[Opening Records supplied section]

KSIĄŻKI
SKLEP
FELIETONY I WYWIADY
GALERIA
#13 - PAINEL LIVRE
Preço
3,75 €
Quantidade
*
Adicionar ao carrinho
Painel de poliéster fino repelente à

[Closing Records supplied section]

Type out the entries exactly as they appear above.

- **Response to the exercise**:
KSIĄŻKI
SKLEP
FELIETONY I WYWIADY
GALERIA
#13 - PAINEL LIVRE
Preço
3,75 €
Quantidade
*
Adicionar ao carrinho
Painel de poliéster fino repelente à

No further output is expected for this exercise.